Traditional wellness culture is rooted in moralism. It assigns virtue to kale and sin to cake. It suggests that a person who exercises is "disciplined" while a person who rests is "lazy." This binary thinking ignores biology, genetics, mental health, and socioeconomic barriers.
When wellness is solely focused on weight loss or aesthetics, it often leads to:
That is not wellness. That is suffering dressed up in athleisure wear.
You cannot have a sustainable wellness lifestyle without addressing your internal narrative. If you constantly tell yourself, "You are disgusting; you need to work harder," you are living in a state of chronic stress. This raises cortisol, disrupts sleep, and increases inflammation—the exact opposite of wellness. Traditional wellness culture is rooted in moralism
Body neutrality is a helpful gateway here. Body positivity asks you to love your rolls and scars. Body neutrality asks for something simpler: respect. You don't have to love your stomach, but you can acknowledge that it digests your food and houses your organs. Body neutrality reduces the emotional pressure.
When you practice body neutrality or positivity, you free up mental energy. You stop spending hours analyzing your reflection. That energy returns to the true pillars of wellness: quality sleep, stress management, social connection, and joyful movement.

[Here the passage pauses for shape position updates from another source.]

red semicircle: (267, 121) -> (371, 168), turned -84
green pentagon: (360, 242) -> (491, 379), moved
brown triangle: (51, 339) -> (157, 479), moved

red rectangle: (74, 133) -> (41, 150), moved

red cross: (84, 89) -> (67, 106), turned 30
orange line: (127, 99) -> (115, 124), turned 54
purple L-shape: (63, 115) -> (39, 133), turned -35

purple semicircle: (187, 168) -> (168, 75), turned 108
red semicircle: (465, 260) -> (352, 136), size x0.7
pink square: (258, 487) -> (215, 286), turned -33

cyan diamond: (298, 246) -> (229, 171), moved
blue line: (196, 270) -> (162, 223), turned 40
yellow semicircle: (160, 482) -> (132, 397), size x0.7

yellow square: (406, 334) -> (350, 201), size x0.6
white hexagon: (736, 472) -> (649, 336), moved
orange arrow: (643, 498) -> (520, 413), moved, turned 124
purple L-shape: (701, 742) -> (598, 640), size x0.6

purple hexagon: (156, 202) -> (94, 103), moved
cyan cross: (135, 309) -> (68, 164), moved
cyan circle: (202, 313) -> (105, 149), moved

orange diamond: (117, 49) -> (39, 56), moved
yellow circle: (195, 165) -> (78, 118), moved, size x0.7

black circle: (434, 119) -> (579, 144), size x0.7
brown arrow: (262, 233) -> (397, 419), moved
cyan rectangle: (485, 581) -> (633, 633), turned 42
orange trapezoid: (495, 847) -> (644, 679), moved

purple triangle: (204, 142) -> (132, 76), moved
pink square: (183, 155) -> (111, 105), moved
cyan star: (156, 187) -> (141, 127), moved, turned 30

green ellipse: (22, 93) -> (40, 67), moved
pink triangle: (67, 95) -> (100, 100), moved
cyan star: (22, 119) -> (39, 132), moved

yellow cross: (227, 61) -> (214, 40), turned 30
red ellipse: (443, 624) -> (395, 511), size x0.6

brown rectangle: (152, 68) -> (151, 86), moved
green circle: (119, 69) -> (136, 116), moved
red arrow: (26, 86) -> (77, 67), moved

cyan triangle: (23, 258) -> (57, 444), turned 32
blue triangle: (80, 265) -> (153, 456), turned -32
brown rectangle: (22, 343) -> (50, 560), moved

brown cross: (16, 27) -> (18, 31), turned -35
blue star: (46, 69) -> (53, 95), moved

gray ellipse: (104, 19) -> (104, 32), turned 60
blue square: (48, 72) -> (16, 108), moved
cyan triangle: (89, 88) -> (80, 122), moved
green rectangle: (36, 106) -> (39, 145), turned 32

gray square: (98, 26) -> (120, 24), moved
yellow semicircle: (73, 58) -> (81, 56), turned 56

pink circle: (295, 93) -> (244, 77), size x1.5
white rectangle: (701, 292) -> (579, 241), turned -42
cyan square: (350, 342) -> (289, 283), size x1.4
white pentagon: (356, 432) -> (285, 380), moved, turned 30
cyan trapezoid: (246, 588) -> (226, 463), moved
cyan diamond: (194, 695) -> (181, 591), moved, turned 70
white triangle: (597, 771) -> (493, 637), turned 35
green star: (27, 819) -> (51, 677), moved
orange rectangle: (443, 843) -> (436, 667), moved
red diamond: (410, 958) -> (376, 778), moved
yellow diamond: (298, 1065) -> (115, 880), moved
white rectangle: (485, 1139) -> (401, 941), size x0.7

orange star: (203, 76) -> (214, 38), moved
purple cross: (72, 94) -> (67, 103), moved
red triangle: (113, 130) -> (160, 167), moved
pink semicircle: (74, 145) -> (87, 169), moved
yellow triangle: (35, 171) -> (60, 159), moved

Instead of forcing yourself to run because you ate a cookie, body-positive wellness asks: What does my body need today? That is not wellness
For decades, the multi-billion dollar wellness industry has sold us a simple, damaging lie: that you cannot be healthy unless you are thin. We have been conditioned to believe that wellness is a destination—a specific pant size, a certain number on the scale, or the absence of cellulite. But a radical, life-affirming shift is happening. It is called the Body Positivity and Wellness Lifestyle, and it is dismantling the idea that self-loathing is a prerequisite for self-improvement.
This isn't about giving up on health. It is about finally defining health correctly.
A truly holistic body positivity and wellness lifestyle cannot ignore privilege. The original Body Positivity movement was started by fat, Black, queer women. Wellness has historically been for the thin, the white, and the wealthy. "You are disgusting
If you want to bridge the gap between loving your body and caring for it, start here:
In a body-positive wellness framework, exercise stops being a punishment for what you ate and starts being a celebration of what your body can do.
This is the philosophy behind the growing “joyful movement” movement. Forget the punishing 5 a.m. HIIT class done out of guilt. Think: dancing in your living room, lifting weights to feel powerful, taking a long walk because the sunlight feels good on your skin, or swimming simply for the sensation of weightlessness.
Fitness instructor Maria Ellis, who teaches “Curves and Cardio” classes in Brooklyn, explains the shift in her students’ faces. “When they walk in, many are afraid. They’ve been told their bodies don’t belong in a gym. But when we remove the goal of ‘shrinking’ and replace it with ‘feeling,’ something clicks. They start smiling. They push harder, not out of shame, but out of joy.”
Diet culture tells us that food is a moral battleground (kale = good, pizza = bad). Gentle nutrition removes the shame.